## Directions
Read through the entries below and copy each line where "фронта" turns up.

## Source material
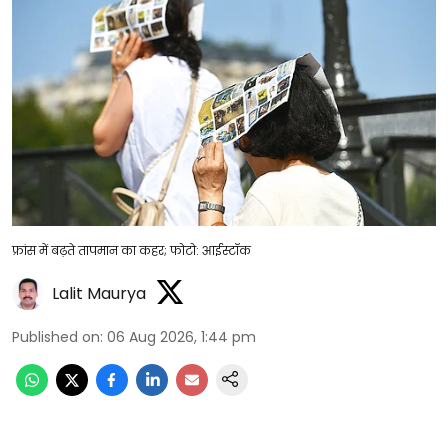
फ्रांस में बढ़ते तापमान का कहर; फोटो: आईस्टॉक
Lalit Maurya
Published on
:
06 Aug 2026, 1:44 pm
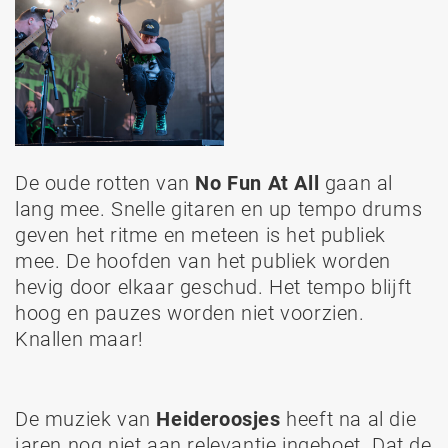
De oude rotten van
No Fun At All
gaan al
lang mee. Snelle gitaren en up tempo drums
geven het ritme en meteen is het publiek
mee. De hoofden van het publiek worden
hevig door elkaar geschud. Het tempo blijft
hoog en pauzes worden niet voorzien.
Knallen maar!
De muziek van
Heideroosjes
heeft na al die
jaren nog niet aan relevantie ingeboet. Dat de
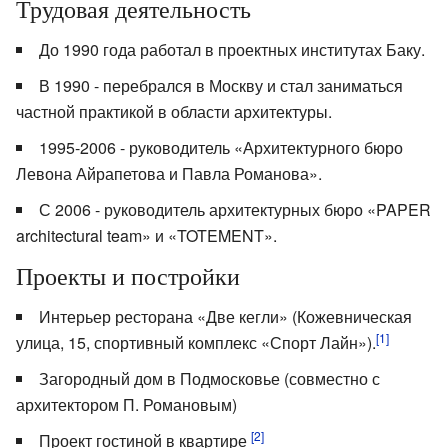
Трудовая деятельность
До 1990 года работал в проектных институтах Баку.
В 1990 - перебрался в Москву и стал заниматься
частной практикой в области архитектуры.
1995-2006 - руководитель «Архитектурного бюро
Левона Айрапетова и Павла Романова».
С 2006 - руководитель архитектурных бюро «PAPER
architectural team» и «TOTEMENT».
Проекты и постройки
Интерьер ресторана «Две кегли» (Кожевническая
[1]
улица, 15, спортивный комплекс «Спорт Лайн»).
Загородный дом в Подмосковье (совместно с
архитектором П. Романовым)
[2]
Проект гостиной в квартире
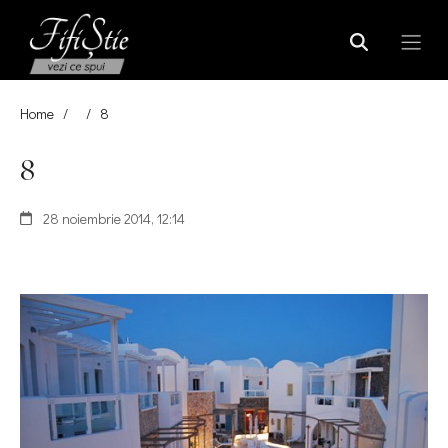
Home
/
/
8
8
28 noiembrie 2014, 12:14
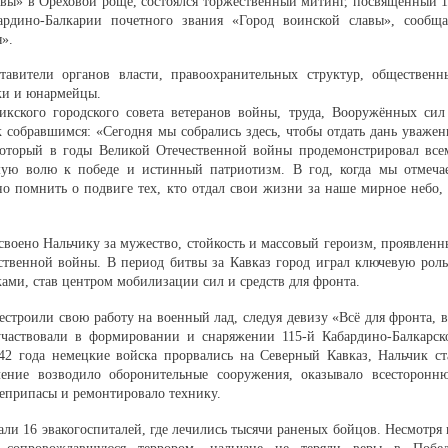
авы» в Ореховой роще, состоялся торжественный митинг, посвященный 1
рдино-Балкарии почетного звания «Город воинской славы», сообща
».
авители органов власти, правоохранительных структур, общественн
ики и юнармейцы.
икского городского совета ветеранов войны, труда, Вооружённых сил
 собравшимся: «Сегодня мы собрались здесь, чтобы отдать дань уважен
который в годы Великой Отечественной войны продемонстрировал все
мую волю к победе и истинный патриотизм. В год, когда мы отмеча
о помнить о подвиге тех, кто отдал свои жизни за наше мирное небо, 
воено Нальчику за мужество, стойкость и массовый героизм, проявленн
твенной войны. В период битвы за Кавказ город играл ключевую роль
ами, став центром мобилизации сил и средств для фронта.
строили свою работу на военный лад, следуя девизу «Всё для фронта, в
частвовали в формировании и снаряжении 115-й Кабардино-Балкарск
42 года немецкие войска прорвались на Северный Кавказ, Нальчик ст
ение возводило оборонительные сооружения, оказывало всесторонн
еприпасы и ремонтировало технику.
али 16 эвакогоспиталей, где лечились тысячи раненых бойцов. Несмотря 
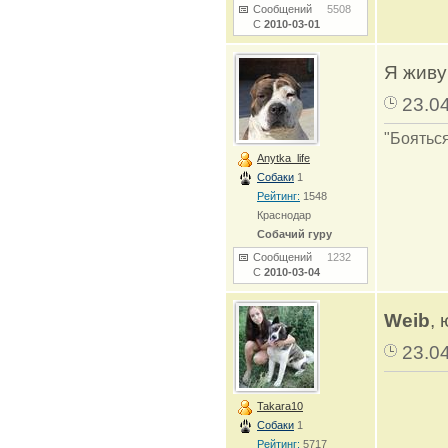
Сообщений
5508
С
2010-03-01
Я живу
23.0
"Бояться
Anytka_life
Собаки
1
Рейтинг:
1548
Краснодар
Собачий гуру
Сообщений
1232
С
2010-03-04
Weib
, 
23.0
Takara10
Собаки
1
Рейтинг:
5717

## Answer box
ами, став центром мобилизации сил и средств для фронта.
строили свою работу на военный лад, следуя девизу «Всё для фронта, в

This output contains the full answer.